Bem, naquele momento eu queria mesmo é estar terminando calmamente minha refeição, e procurei atentar para que o encontro fosse o mais breve possível, não só porque eu tinha outras coisas para fazer (além do desjejum) como porque não estava muito disposto a redarguir com minha posição sobre o assunto, devido à hora do dia e às circunstâncias do encontro, duas senhoras, uma com mais idade, com quem seria desgastante trocar uma discussão. Mas me dispus ao menos a dar-lhes a mínima atenção.

Uma delas, a que se apresentou e à outra, começou a conversa dizendo que iam falar sobre segurança:

“Hoje em dia nos preocupamos muito em colocar grades em nossas casas, cercas elétricas, não é?”, disse ela, olhando para as grades da minha casa.

“É.”

“Você já se perguntou se um dia essa necessidade de segurança vai acabar, se vamos viver em paz?”

“Já.”

“E a que conclusão você chegou ao pensar nisso?”

Então, tantando ser o mais sucinto possível para abreviar o mais rápido possível o encontro, eu disse:

“Acho que é muito difícil, mas não impossível. Se depender da postura íntima de cada um, podemos mudar o mundo.”

Ela escutou minhas palavras com um olhar que dizia: “Embora eu não precise prestar atenção ao que você está dizendo, tenho certeza de que você está equivocado, pois tenho a resposta certa bem aqui na minha manga.” Não era exatamente na manga, mas na bolsa, da qual ela retirou um pequeno exemplar da Bíblia, dizendo que a resposta àquela pergunta ali poderia ser encontrada.

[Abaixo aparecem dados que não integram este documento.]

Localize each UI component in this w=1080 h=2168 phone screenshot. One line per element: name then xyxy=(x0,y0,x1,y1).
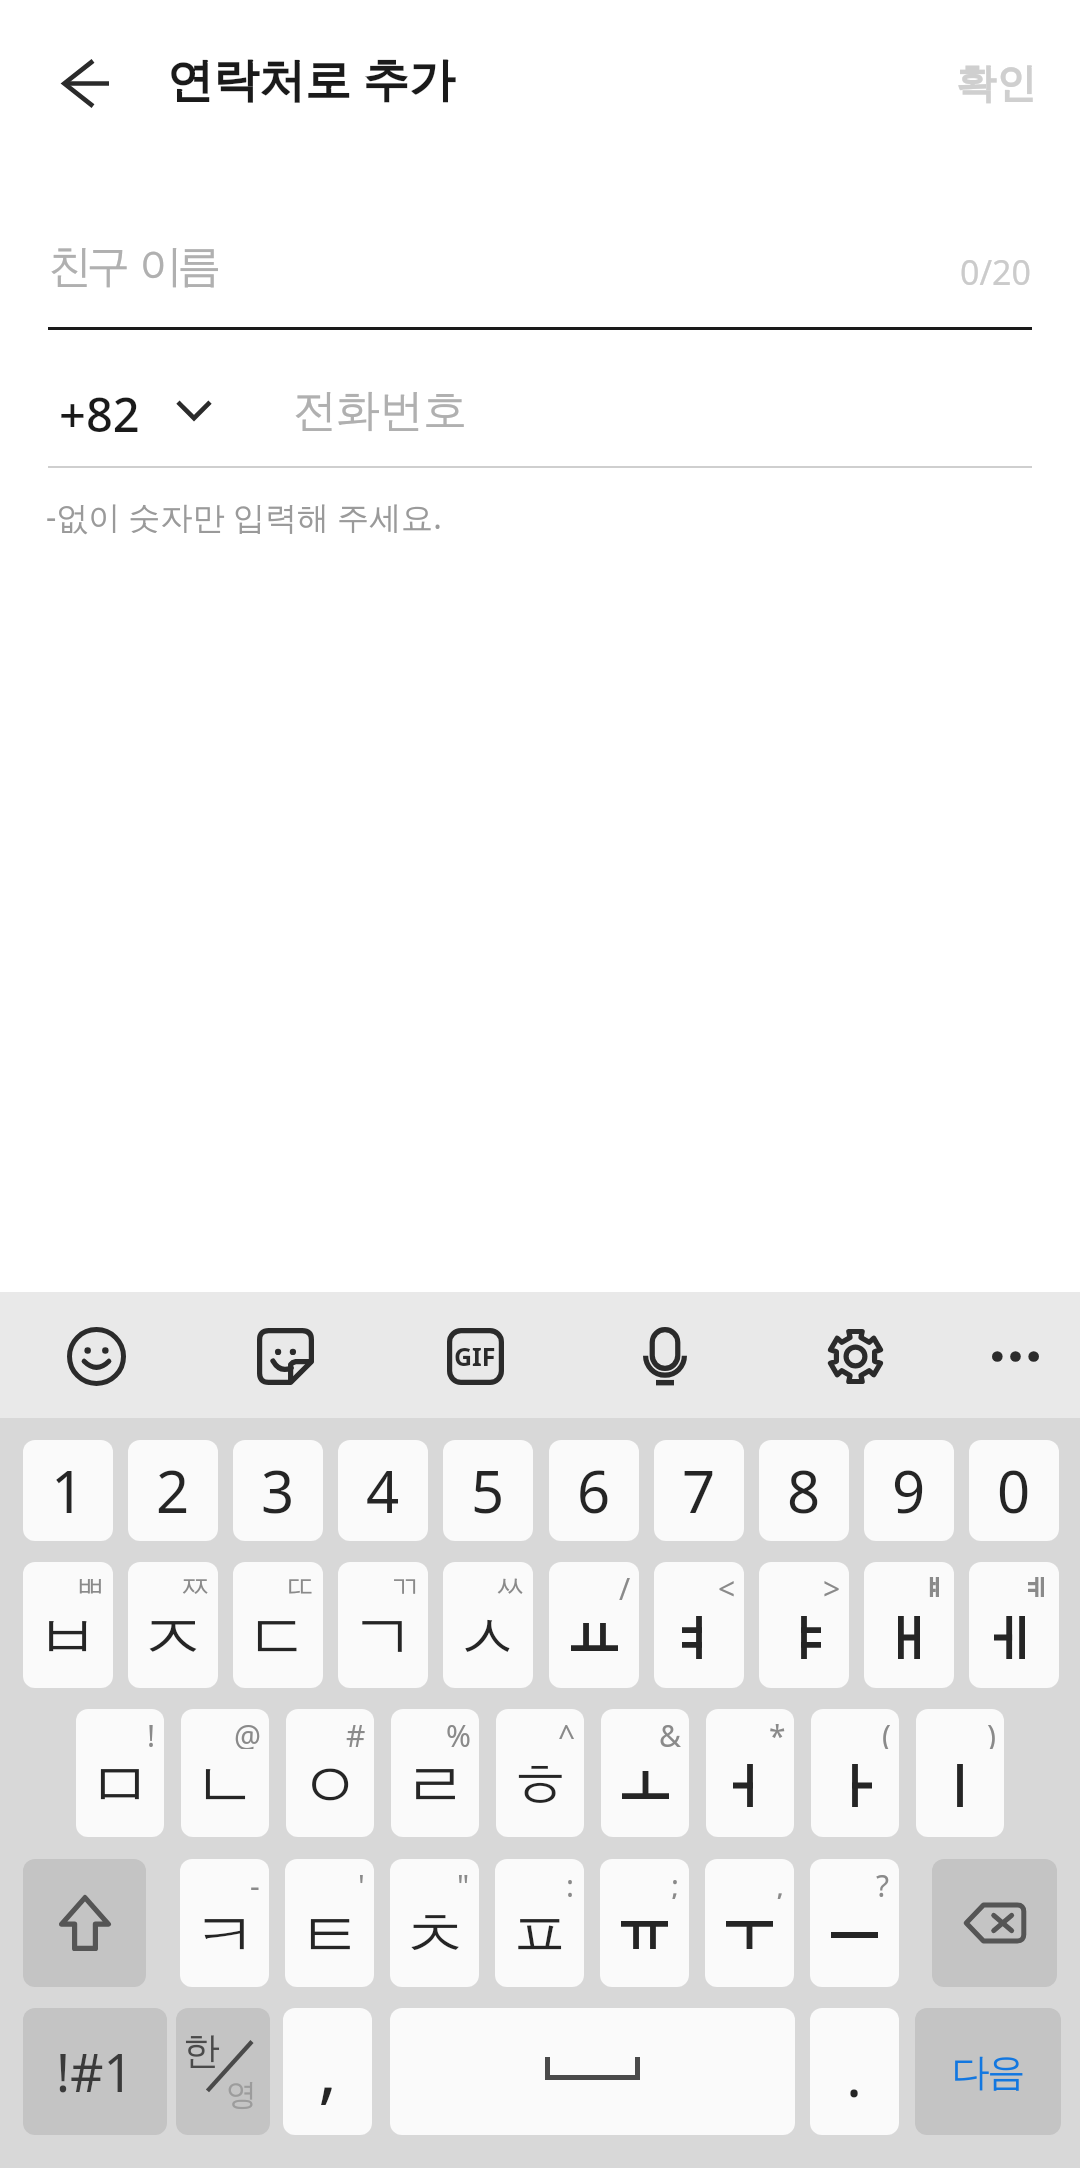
button[interactable]: / xyxy=(549,1562,639,1688)
staticText: ㅉ xyxy=(180,1568,210,1602)
staticText: , xyxy=(318,2019,338,2117)
button[interactable]: Settings xyxy=(799,1300,911,1412)
button[interactable]: Backspace xyxy=(932,1859,1057,1987)
button[interactable]: , xyxy=(705,1859,794,1987)
staticText: < xyxy=(718,1568,736,1602)
button[interactable]: 0 xyxy=(969,1440,1059,1541)
staticText: ^ xyxy=(558,1715,576,1749)
button[interactable] xyxy=(969,1562,1059,1688)
button[interactable]: Voice input xyxy=(609,1300,721,1412)
staticText: 연락처로 추가 xyxy=(167,47,455,110)
button[interactable]: 7 xyxy=(654,1440,744,1541)
button[interactable]: # xyxy=(286,1709,374,1837)
button[interactable]: < xyxy=(654,1562,744,1688)
button[interactable]: @ xyxy=(181,1709,269,1837)
button[interactable]: 4 xyxy=(338,1440,428,1541)
staticText: ㄴ xyxy=(193,1745,257,1826)
button[interactable]: ( xyxy=(811,1709,899,1837)
staticText: ㅆ xyxy=(495,1568,525,1602)
staticText: ㅌ xyxy=(298,1895,362,1976)
staticText: ㅁ xyxy=(88,1745,152,1826)
button[interactable]: ㄲ xyxy=(338,1562,428,1688)
button[interactable]: Stickers xyxy=(229,1300,341,1412)
staticText: * xyxy=(769,1715,786,1749)
staticText: 9 xyxy=(892,1451,926,1530)
button[interactable]: 3 xyxy=(233,1440,323,1541)
staticText: , xyxy=(776,1865,785,1899)
staticText: 3 xyxy=(261,1451,295,1530)
staticText: # xyxy=(346,1715,366,1749)
button[interactable]: 2 xyxy=(128,1440,218,1541)
button[interactable]: Switch language xyxy=(176,2008,270,2135)
staticText: 다음 xyxy=(953,2048,1024,2096)
button[interactable]: , xyxy=(283,2008,372,2135)
staticText: ㅎ xyxy=(508,1745,572,1826)
button[interactable]: ; xyxy=(600,1859,689,1987)
staticText: ㄹ xyxy=(403,1745,467,1826)
staticText: % xyxy=(446,1715,471,1749)
button[interactable]: ) xyxy=(916,1709,1004,1837)
staticText: ㅅ xyxy=(456,1597,520,1678)
staticText: 영 xyxy=(226,2075,257,2114)
staticText: " xyxy=(457,1865,470,1899)
staticText: 8 xyxy=(787,1451,821,1530)
button[interactable]: !#1 xyxy=(23,2008,167,2135)
staticText: ㅇ xyxy=(298,1745,362,1826)
button[interactable]: * xyxy=(706,1709,794,1837)
button[interactable]: 확인 xyxy=(936,19,1056,147)
staticText: / xyxy=(619,1568,631,1602)
staticText: +82 xyxy=(59,382,140,446)
button[interactable]: ㅆ xyxy=(443,1562,533,1688)
staticText: & xyxy=(659,1715,681,1749)
staticText: 확인 xyxy=(956,58,1036,108)
staticText: : xyxy=(566,1865,575,1899)
button[interactable]: Space xyxy=(390,2008,795,2135)
button[interactable]: . xyxy=(810,2008,899,2135)
button[interactable]: ^ xyxy=(496,1709,584,1837)
button[interactable]: Shift xyxy=(23,1859,146,1987)
button[interactable]: Back xyxy=(37,35,133,131)
button[interactable]: More options xyxy=(959,1300,1071,1412)
button[interactable]: & xyxy=(601,1709,689,1837)
button[interactable]: % xyxy=(391,1709,479,1837)
staticText: ? xyxy=(876,1865,890,1899)
button[interactable]: Select country code xyxy=(154,371,234,451)
button[interactable]: Emoji xyxy=(40,1300,152,1412)
button[interactable]: " xyxy=(390,1859,479,1987)
staticText: 2 xyxy=(156,1451,190,1530)
staticText: 0 xyxy=(997,1451,1031,1530)
button[interactable]: 9 xyxy=(864,1440,954,1541)
button[interactable]: 6 xyxy=(549,1440,639,1541)
button[interactable]: ㅉ xyxy=(128,1562,218,1688)
staticText: 7 xyxy=(682,1451,716,1530)
staticText: GIF xyxy=(454,1339,496,1373)
staticText: 4 xyxy=(366,1451,400,1530)
staticText: ㅂ xyxy=(36,1597,100,1678)
staticText: ㄷ xyxy=(246,1597,310,1678)
button[interactable]: ? xyxy=(810,1859,899,1987)
button[interactable]: - xyxy=(180,1859,269,1987)
staticText: 6 xyxy=(577,1451,611,1530)
staticText: > xyxy=(823,1568,841,1602)
button[interactable]: 8 xyxy=(759,1440,849,1541)
button[interactable]: ' xyxy=(285,1859,374,1987)
button[interactable]: 다음 xyxy=(915,2008,1061,2135)
button[interactable]: ㅃ xyxy=(23,1562,113,1688)
button[interactable]: > xyxy=(759,1562,849,1688)
staticText: ' xyxy=(358,1865,365,1899)
staticText: ㅊ xyxy=(403,1895,467,1976)
staticText: . xyxy=(846,2033,863,2115)
staticText: !#1 xyxy=(56,2036,134,2107)
button[interactable]: 1 xyxy=(23,1440,113,1541)
button[interactable]: : xyxy=(495,1859,584,1987)
staticText: ) xyxy=(987,1715,996,1749)
button[interactable]: ㄸ xyxy=(233,1562,323,1688)
staticText: ㅍ xyxy=(508,1895,572,1976)
button[interactable]: GIF xyxy=(419,1300,531,1412)
button[interactable] xyxy=(864,1562,954,1688)
staticText: ㅋ xyxy=(193,1895,257,1976)
button[interactable]: 5 xyxy=(443,1440,533,1541)
staticText: ㄸ xyxy=(285,1568,315,1602)
staticText: ! xyxy=(147,1715,156,1749)
button[interactable]: ! xyxy=(76,1709,164,1837)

“Você tem uma Bíblia em casa?”

“Tenho.”

“Então depois você dá uma lida melhor para entender, tá certo? Aqui o capítulo 37, versículos 10 e 11 de Salmos, diz: ‘Ainda um pouco [ou seja, tendo paciência] e não existirá o ímpio [ou seja, os maus]; examinarás o seu lugar: já não estará ali. Mas os humildes possuirão a terra e desfrutarão de abundante paz.’ E depois, no versículo 29: ‘Os justos possuirão a terra e a habitarão para sempre’. Ou seja, os maus serão exterminados pelo Senhor e os justos viverão num mundo de paz, onde não haverá doenças. Entendeu agora? Quando Jesus vier, nosso mundo será um mundo onde as pessoas não envelhecerão, não haverá morte e, principalmente, não haverá doenças. Entendeu agora?” (Os trechos em colchetes são explicações da mulher sobre a passagem que leu, que aliás, lembro bem, não corresponde exatamente às mesmas palavras aqui escritas, copiadas da tradução que tenho, diferente da que ela tinha em mãos.)

“Ãrrã.”

Ela me entregou um panfleto sobre o novo mundo das Testemunhas de Jeová, dizendo que eu o lesse depois para compreeneder melhor aquele projeto escatológico, e nos despedimos sem mais delongas. Mas depois eu me perguntei se não teria valido a pena ter complementado minhas curtas respostas com observações que lhes mostrassem que suas palavras não foram para mim nenhuma lição. Eu poderia ter dito: “Entendi o que quer dizer, mas, como eu já disse, penso que é um projeto que para ser realizado depende de nosso trabalho, não da espera(nça) em um mito. Além disso, esse seu deus poderia ser mais justo e tentar ensinar os “maus” a serem “bons”, ao invés de excluí-los.”

Essas palavras seriam realmente breves, e não custaria muito para mim pronuciá-las. Mas se o tivesse feito, talvez eu as estivesse convidando a prolongar ainda mais minha espera(nça) de terminar meu café-da-manhã…

Nota

Esta crônica foi publicada originalmente na primeira Teia Neuronial, no dia 20 de janeiro de 2005 e. c., mesmo dia no qual ocorreram esses acontecimentos. Esta versão está atualizada com a nova ortografia da língua portuguesa.